Fireworks Chatter by Grucci

Posted 07.05.01
For its Independence Day edition, the Public Lives column of The New York Times chatted up Phil Grucci, Fireworks by Grucci's vice president for operations and "a fifth-generation firecracker maestro from America's premier pyrotechnic family." The fireworks masters behind the Macy's Fourth of July fireworks display, the Grucci family has a history in the business that goes back to Phil's great-great-grandfather Angelo Lanzetti in 1850 in Bari, Italy. "I remember the days when my grandfather lit the fireworks with a burlap bag; he would twirl it around to light the fuses," Grucci told the Times. "Now, with a laptop computer, we're firing 10,000 shells with one touch of a button."
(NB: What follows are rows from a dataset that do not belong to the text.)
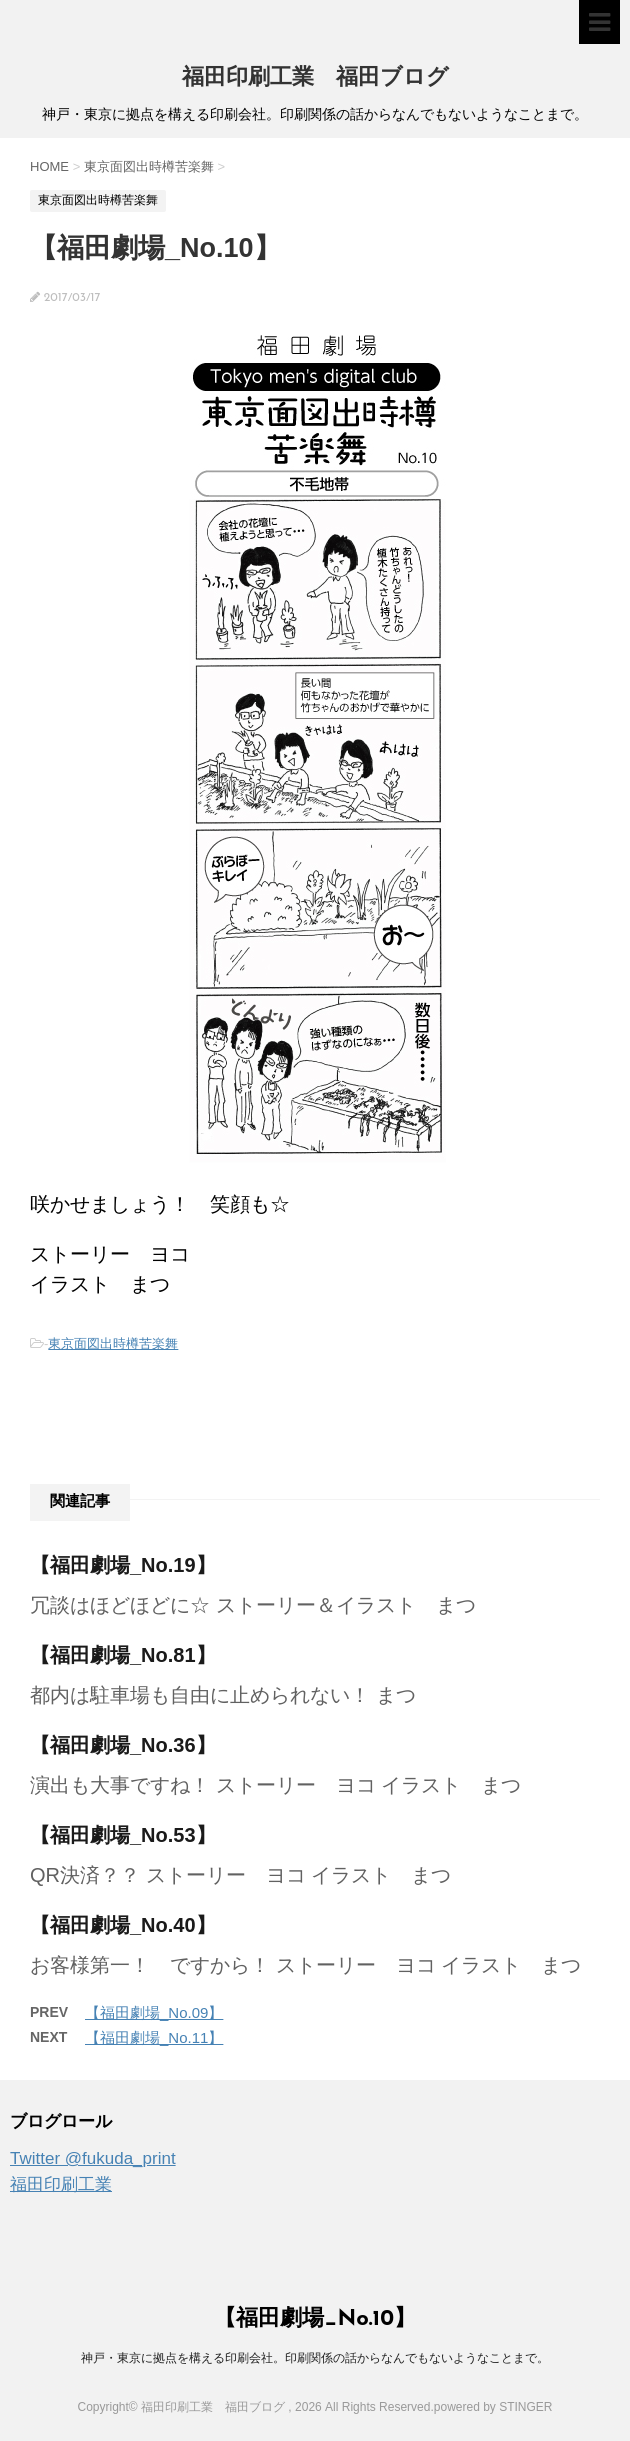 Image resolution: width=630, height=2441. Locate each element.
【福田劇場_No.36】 (123, 1745)
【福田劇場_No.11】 (154, 2037)
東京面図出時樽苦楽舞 (113, 1343)
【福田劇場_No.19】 (123, 1565)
This year the company put on about 80 fireworks displays around the country on the Fourth, including the famous Macy's display (which also has fireworks from Pyro Spectaculars). Grucci, 38, designs most of the programs himself, and he spent two years developing a computer chip that works as a firing device inside a firecracker and made its debut this year. The chip cuts the variation in a firecracker's timing from a half-second to a thousandth of a second, helping to time the fireworks to music.

An interesting fireworks fact from the piece: "Like spaghetti, fireworks may have been invented by the Chinese, but were vastly improved upon by Italians." Grucci explains, "The Chinese had black powder...but it was the Italians that by adding certain metals or salts created the blues, the greens, the flutter, the twinkle."